What is Vertigo?

Vertigo is a type of dizziness. It is described as a ‘spinning’ sensation in the head and is usually brought on by sudden changes in position. Some people say it feels like standing still in a spinning room. You may feel like you are going to fall over. While there are some serious causes of vertigo, in most cases it is not a serious condition and usually gets better with time. Vertigo can be temporary or long-term

What are the causes of Vertigo?

The most common cause of vertigo is called Benign Positional Paroxysmal Vertigo or BPPV. BPPV happens when tiny particles in the balance centre of the inner ear are disturbed, usually by sudden movement. This causes the spinning sensation. It is a common problem that can affect people of all ages.

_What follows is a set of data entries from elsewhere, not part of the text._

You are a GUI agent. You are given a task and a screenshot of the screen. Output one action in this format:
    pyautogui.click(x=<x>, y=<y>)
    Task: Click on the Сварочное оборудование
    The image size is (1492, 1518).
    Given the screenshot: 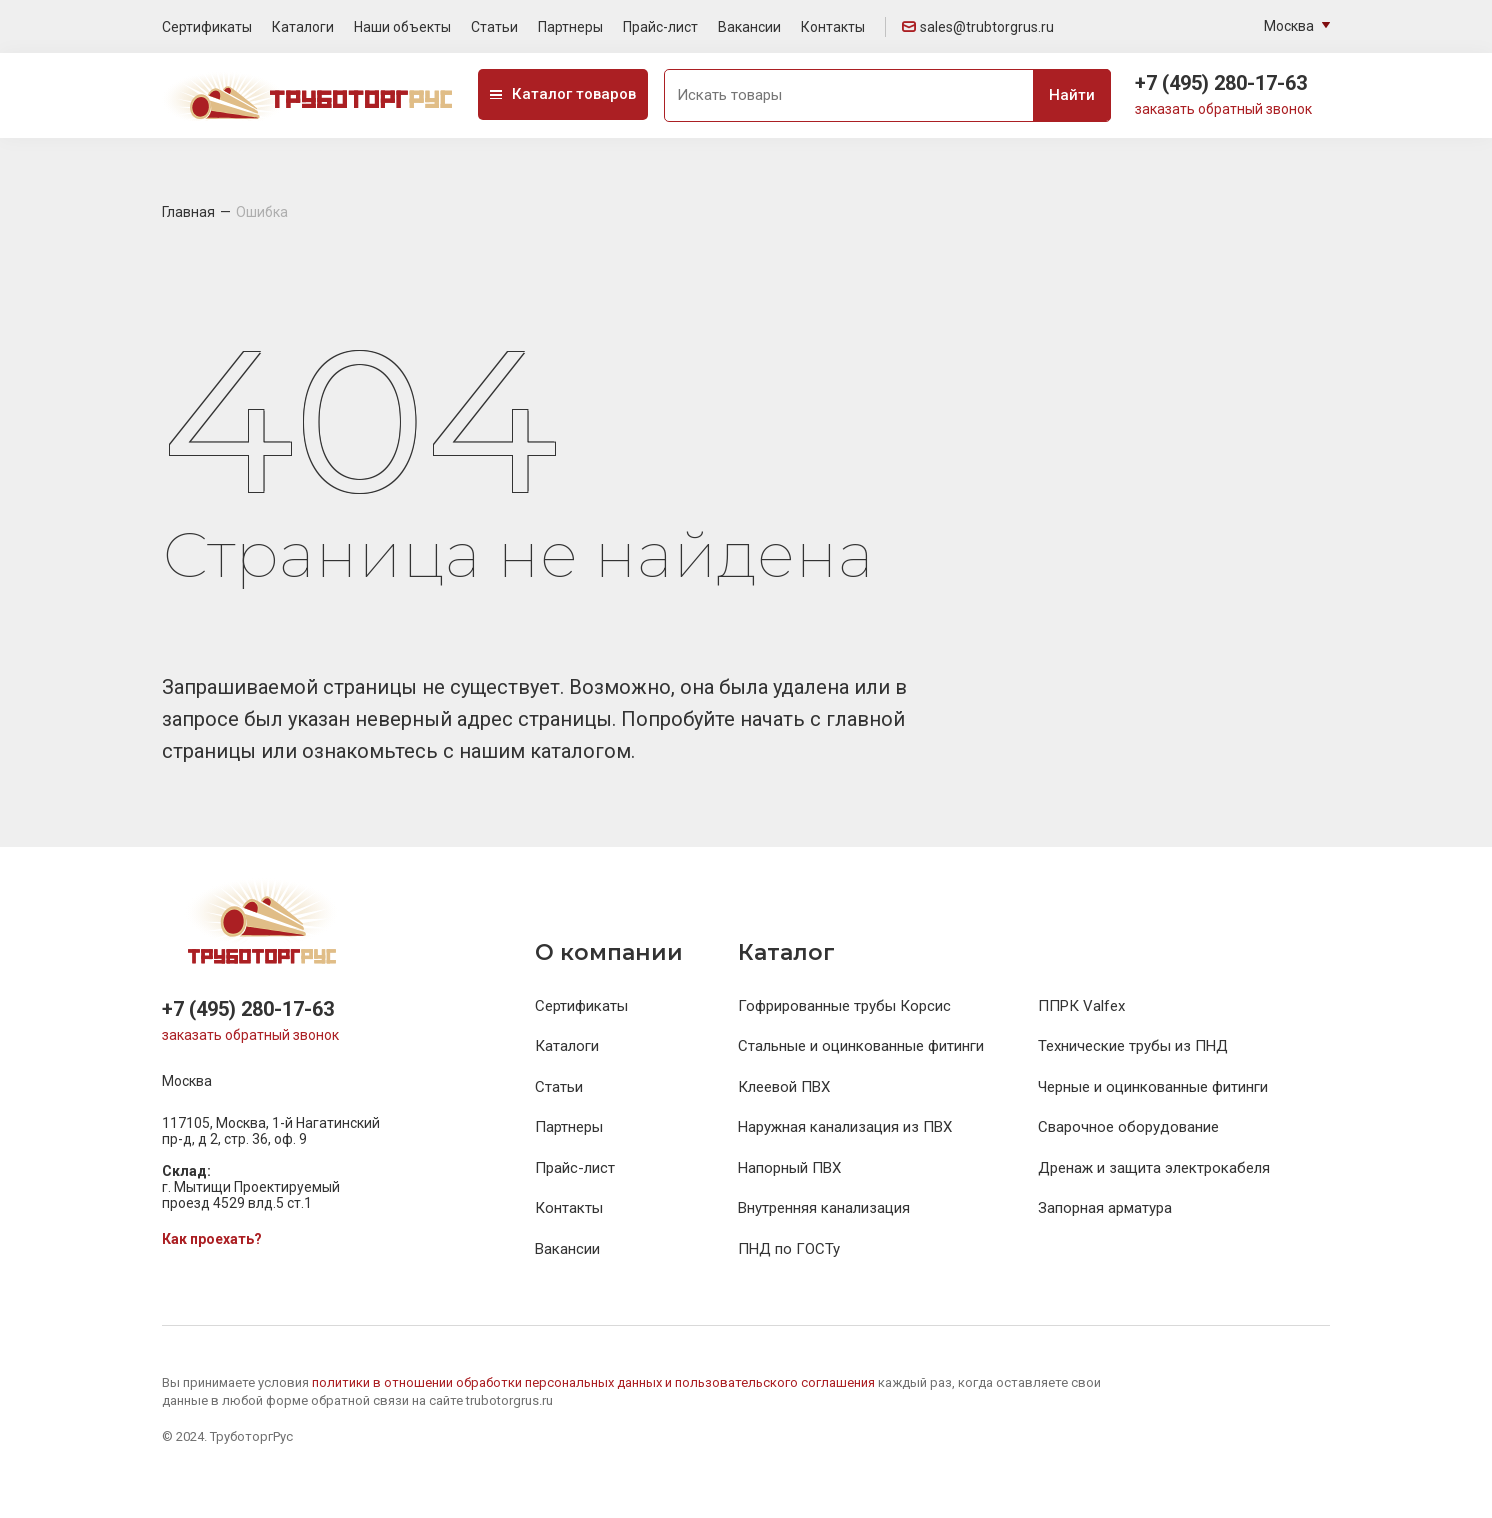 What is the action you would take?
    pyautogui.click(x=1128, y=1127)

  • Meniere’s disease is an inner ear disorder that affects balance and hearing.
  • Acute peripheral vestibulopathy (APV) is inflammation of the inner ear, which causes a sudden onset of vertigo.
  • Rarely, peripheral vertigo is caused by:

  • Perilymphatic fistula, or abnormal communication between the middle ear and the inner ear.
  • Cholesteatoma erosion, or erosion caused by a cyst in the inner ear.
  • Otosclerosis, or abnormal bone growth in the middle ear.

There are other causes of vertigo, including head injuries (such as a knock to the head), stroke, circulation problems, for some people the cause may not be found.

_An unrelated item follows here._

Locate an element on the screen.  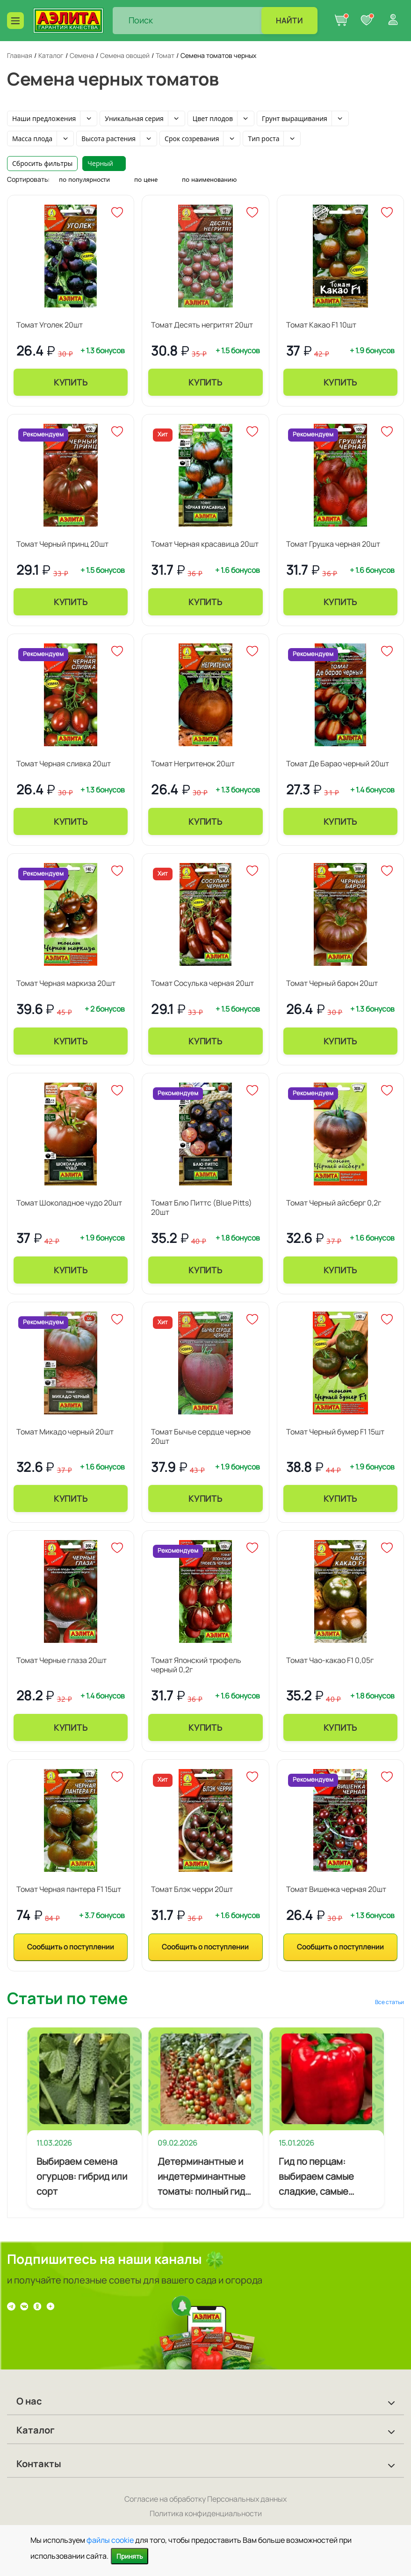
Томат Черные глаза 20шт is located at coordinates (61, 1660).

A person with vertigo will have a sense that their head, or their surrounding environment, is moving or spinning. Vertigo can be a symptom of other conditions, and it can also have its own set of related symptoms.

These include:

  • Balance problems and lightheadedness.
  • A sense of motion sickness.
  • Nausea and vomiting.
  • Tinnitus.
  • A feeling of fullness in the ear.
  • Headache.
  • Types of Vertigo

  • Peripheral vertigo usually occurs when there is a disturbance in the balance organs of the inner ear.
  • Central vertigo occurs as the result of a disturbance in one or more parts of the brain, known as sensory nerve pathways.

What is a vertigo assessment?

In order to assess the cause of the symptoms, the doctor will conduct a vertigo assessment. This begins with a thorough history and examination investigating the nature, onset, duration and precipitating factors of the vertigo. A hearing test will be conducted as part of the evaluation. Depending on the doctor’s assessment, further vestibular tests or a MRI may be deemed necessary.

  • Videonystagmography (VNG) refers to the same test battery run using goggles with video cameras to monitor the eyes. It measures eye movements to evaluate signs of vestibular dysfunction or neurological problems.
  • Video Head Impulse Testing (VHIT) also evaluates how well the eyes and inner ears work together. vHIT test uses very small and quick movements of the head to evaluate reflex function, as opposed to the slow or moderate speeds used in rotation testing.
  • Vestibulo Evoked Myogenic Potential (VEMP) testing is used to evaluate whether certain vestibular organs and associated nerves are intact and functioning normally.
  • Electrocochleography (ECOG) measures a response to sound from the nervous system. This test is performed to rule out Meniere’s disease.
  • Rotary chair test is used to help determine whether the symptoms are due to a disorder of your inner ear or a disorder of the brain.
  • Treatment option for Vestibular disorders:

    Treatment option for vestibular disorders varies with etiology, onset and severity of the problem.

  • Pharmacological treatments
  • Liberatory and repositioning maneuver for BPPV treatment (specific maneuvers according to the location(s) of the otoconial debris; Epley and Semont maneuvers are common examples for repositioning debris located in the posterior semicircular canal);
  • Vestibular rehabilitation (e.g. exercises for eye and head stabilization, proprioceptive training or habituation exercises);
  • Psychotherapeutic measures (particularly important in psychogenic vertigo);
  • Surgical treatments - in less frequent lesions such as semicircular canal dehiscence, where there is a lack of bone covering one or more semicircular canals and ear tumors (e.g. vestibular schwannoma).

Team Members involved in vestibular assessment and treatment: ENT Specialist, Audiologist, Neurophysiologist.